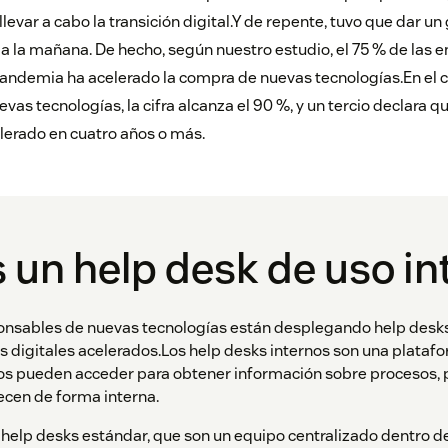
levar a cabo la transición digital.Y de repente, tuvo que dar un 
a la mañana. De hecho, según nuestro estudio, el 75 % de las 
pandemia ha acelerado la compra de nuevas tecnologías.En el c
as tecnologías, la cifra alcanza el 90 %, y un tercio declara q
elerado en cuatro años o más.
 un help desk de uso in
onsables de nuevas tecnologías están desplegando help desk
s digitales acelerados.Los help desks internos son una plataf
dos pueden acceder para obtener información sobre procesos, 
recen de forma interna.
s help desks estándar, que son un equipo centralizado dentro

════════

# [What the task asks]
If a line holds a picture, skip the picture and transcribe the rest of the material exactly.

# [Response to the task]
levar a cabo la transición digital.Y de repente, tuvo que dar un 
a la mañana. De hecho, según nuestro estudio, el 75 % de las 
pandemia ha acelerado la compra de nuevas tecnologías.En el c
as tecnologías, la cifra alcanza el 90 %, y un tercio declara q
elerado en cuatro años o más.
 un help desk de uso in
onsables de nuevas tecnologías están desplegando help desk
s digitales acelerados.Los help desks internos son una plataf
dos pueden acceder para obtener información sobre procesos, 
recen de forma interna.
s help desks estándar, que son un equipo centralizado dentro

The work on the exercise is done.